Blue tilapia (Oreochromis aureus)
Chopped black soldier fly larvae (grown on hen manure) fed to blue tilapia alone or in combination with commercial diets resulted in similar performance (body weight and total length) as the control diets. Aroma and texture of tilapia fed larvae were acceptable to the consumer (Bondari and Sheppard, 1981). In a later experiment, feeding dry black soldier fly larvae as the sole component of the diet did not provide sufficient dry matter or protein intake for good growth for tilapia grown in tanks. Chopping of the larvae however improved weight gain by 140% and feed efficiency by 28% when it was used as the sole component of the diet (Bondari and Sheppard, 1987).
Rainbow trout (Oncorhynchus mykiss)
Dried ground black soldier fly prepupae reared on dairy cattle manure enriched with 25–50% trout offal could be used to replace up to 50% of fishmeal protein in trout diets for 8 weeks without significantly affecting fish growth or the sensory quality of trout fillets, though a slight (but non-significant) reduction in growth was observed (Sealey et al., 2011). In a 9-week study, replacing 25% of the fishmeal protein in rainbow trout diets with black soldier fly prepupae meal (reared on pig manure) did not affect weight gain and feed conversion ratio (St-Hilaire et al., 2007a).

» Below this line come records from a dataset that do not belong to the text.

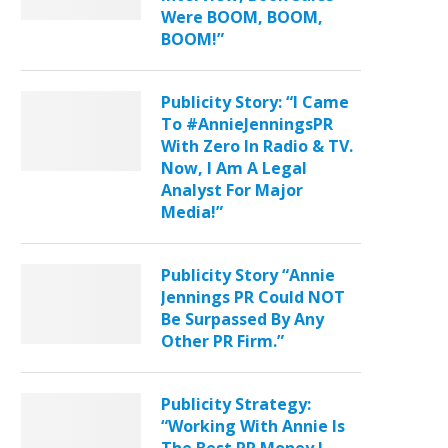
Were BOOM, BOOM,
BOOM!”
Publicity Story: “I Came
To #AnnieJenningsPR
With Zero In Radio & TV.
Now, I Am A Legal
Analyst For Major
Media!”
Publicity Story “Annie
Jennings PR Could NOT
Be Surpassed By Any
Other PR Firm.”
Publicity Strategy:
“Working With Annie Is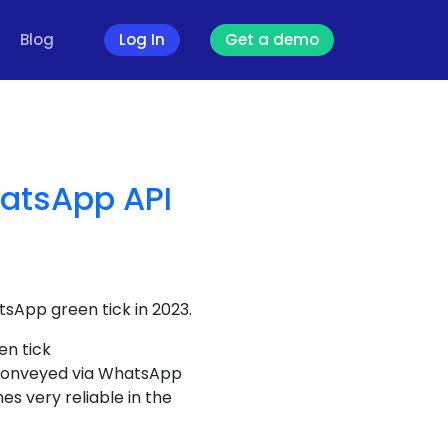
Blog
Log In
Get a demo
hatsApp API
tsApp green tick in 2023.
en tick
s conveyed via WhatsApp
s very reliable in the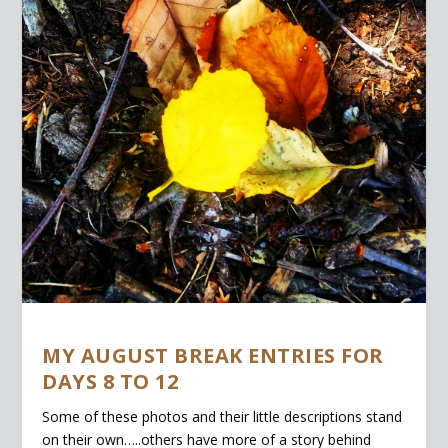
MY AUGUST BREAK ENTRIES FOR
DAYS 8 TO 12
Some of these photos and their little descriptions stand
on their own…..others have more of a story behind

Atlantic salmon (Salmo salar)
A control diet containing 200 g/kg fishmeal (FM) was stepwise replaced by insect meal (black soldier fly larvae) at 25%, 50% or 100% FM replacement. Insect meal containing diets performed equally well as the FM group and increase in feed conversion efficiency was observed. Histology did not show any differences between any of the dietary groups and sensory testing of fillets did not reveal any significant difference (Lock et al., 2014). However, these authors did caution that the method of preparation of insect meal could impact performance.
Turbot (Psetta maxima)
Juvenile turbot accepted diets containing 33% defatted black fly soldier larvae meal (as a replacement of fishmeal) without significantly affecting feed intake and feed conversion. However, specific growth rate was lower at all the inclusion rates and higher inclusion rates decreased the acceptance of the diet. This resulted in reduced feed intake and lower growth performance. The presence of chitin might have reduced feed intake and nutrient availability and therefore reduced growth performance and nutrient utilisation (Kroeckel et al., 2012).
Giant river prawn (Macrobrachium rosenbergii)

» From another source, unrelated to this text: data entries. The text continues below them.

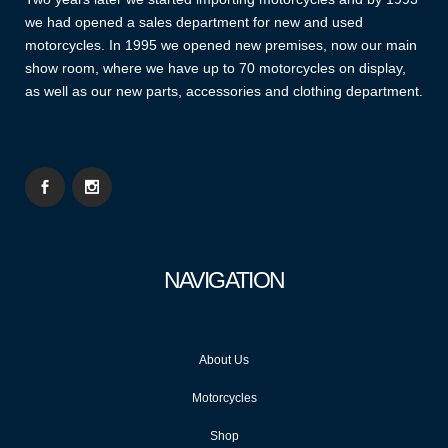
we had opened a sales department for new and used
motorcycles. In 1995 we opened new premises, now our main
show room, where we have up to 70 motorcycles on display,
as well as our new parts, accessories and clothing department.
NAVIGATION
About Us
Motorcycles
Shop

Frass (excrements) from black soldier fly larvae reared on dried distillers grains were used in commercial prawn farms in Ohio (replacing the commercial regular feed). It resulted in similar performance as with the regular prawn feed, with better economic returns. The prawns fed black soldier fly larvae frass were of a lighter colour and no difference in prawns taste was found (Tiu, 2012).